However, I'd like to say, don't not have kids just because you may be a bit older than average. I'm pretty able to handle it so far, despite the lack of sleep and stress that goes along with having kids. It's such an incredible experience and greatly enriches one's life.
I am sorry, but of course there is no hope of a normal family for a woman of this age. Her fate has already been sealed by feminism. Life is tough. The question is, what happens with the next generation.
Eh. While we married much younger, my wife and I had our two kids when she was 38 and 40, and we have age peers who found life partners around or after 35. Unless you are involving a simple tautology by defining “normal family” to be one started before leaving the 20s or something like that, you are just dead wrong.

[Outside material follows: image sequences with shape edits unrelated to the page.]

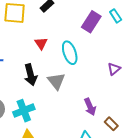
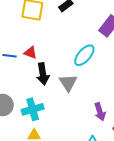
red triangle: (41, 43) -> (30, 53), moved, turned -40
cyan ellipse: (70, 53) -> (84, 55), turned 55

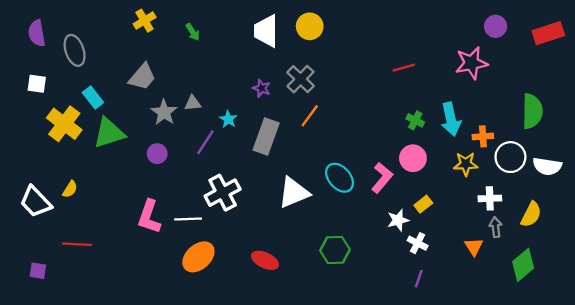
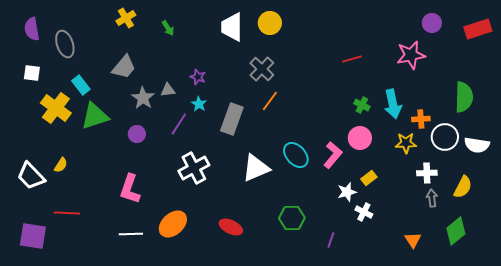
purple star: (262, 88) -> (198, 77), moved
white line: (188, 219) -> (131, 234), moved
orange triangle: (474, 247) -> (413, 240), moved
purple square: (38, 271) -> (33, 236), size x1.8
purple line: (419, 279) -> (331, 240), moved

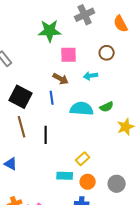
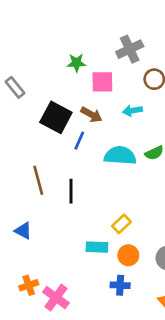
gray cross: (85, 15) -> (130, 49), moved
green star: (50, 31) -> (76, 63), moved, size x0.6
black square: (21, 97) -> (56, 117), moved
blue line: (52, 98) -> (79, 141), turned 32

But I think both you and the parent commenter are deliberately missing the point. The amount of “hope” is severely diminished, and it gets smaller every day.
The woman is faced with the task of finding a guy who wants kids as much (and as quickly) as she does, without the chance to first bond and grow together in a relaxed and unhurried relationship. She’ll have to reassure him that no, she isn’t settling just because she wants a baby, even though the same thought sometimes crosses her mind.

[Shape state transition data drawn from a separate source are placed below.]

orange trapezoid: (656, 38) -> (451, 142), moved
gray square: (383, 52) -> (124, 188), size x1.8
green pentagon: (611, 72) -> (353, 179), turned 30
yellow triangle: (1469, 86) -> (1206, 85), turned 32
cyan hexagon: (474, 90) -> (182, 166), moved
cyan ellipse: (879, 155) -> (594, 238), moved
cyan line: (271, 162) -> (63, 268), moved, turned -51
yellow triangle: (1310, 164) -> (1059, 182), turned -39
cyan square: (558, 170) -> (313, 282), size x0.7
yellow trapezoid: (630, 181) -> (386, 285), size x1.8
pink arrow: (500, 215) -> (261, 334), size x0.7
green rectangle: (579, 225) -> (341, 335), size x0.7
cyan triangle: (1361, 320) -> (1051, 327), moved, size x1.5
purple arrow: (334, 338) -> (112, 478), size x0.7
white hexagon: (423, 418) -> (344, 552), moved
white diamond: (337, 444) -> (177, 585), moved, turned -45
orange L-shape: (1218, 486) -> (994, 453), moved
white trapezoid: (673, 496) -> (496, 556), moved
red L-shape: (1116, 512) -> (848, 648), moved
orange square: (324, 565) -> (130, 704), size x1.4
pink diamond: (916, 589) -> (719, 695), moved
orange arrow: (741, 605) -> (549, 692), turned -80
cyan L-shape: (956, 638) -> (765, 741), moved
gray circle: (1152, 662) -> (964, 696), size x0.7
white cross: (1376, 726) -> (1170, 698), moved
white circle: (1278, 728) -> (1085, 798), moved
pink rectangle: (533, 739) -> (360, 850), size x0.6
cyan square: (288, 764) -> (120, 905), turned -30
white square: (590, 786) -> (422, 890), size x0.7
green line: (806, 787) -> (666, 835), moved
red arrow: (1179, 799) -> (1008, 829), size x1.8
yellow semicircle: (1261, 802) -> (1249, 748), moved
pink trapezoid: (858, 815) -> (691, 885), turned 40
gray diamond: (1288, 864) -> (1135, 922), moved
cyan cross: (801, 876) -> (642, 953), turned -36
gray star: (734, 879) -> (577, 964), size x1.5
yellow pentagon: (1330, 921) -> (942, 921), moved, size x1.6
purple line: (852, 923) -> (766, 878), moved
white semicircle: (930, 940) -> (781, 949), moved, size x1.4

Plus she’s broke, so this guy will have to love her enough to make a considerable financial sacrifice and then continue to support her through motherhood. (NB this applies whether or not they stay together).
So sure, there’s hope, but you’re being disingenuous if you pretend that there’s a lot of it.
There are tradeoffs (nontraditional family dynamics with kids being raised by older parents, hassles with the adoption system itself, etc.), but a) you could consider those tradeoffs to be in exchange for the benefit of spending the first parts of your life doing other things, and b) the benefits to adopted kids are often truly huge.
You could adopt, coparent, or marry a spouse who already has kids.
None of those things are "well, duh"; they have their own challenges and tradeoffs, but so does starting a family when you're young. There are many, many other options, especially as a first-worlder, and many kids that could benefit from another parent, or that could benefit from any parent.
But on the other hand, I still think it’s ok to feel pity for someone who has been misled by a social movement that claimed to have all the answers, when it really didn’t.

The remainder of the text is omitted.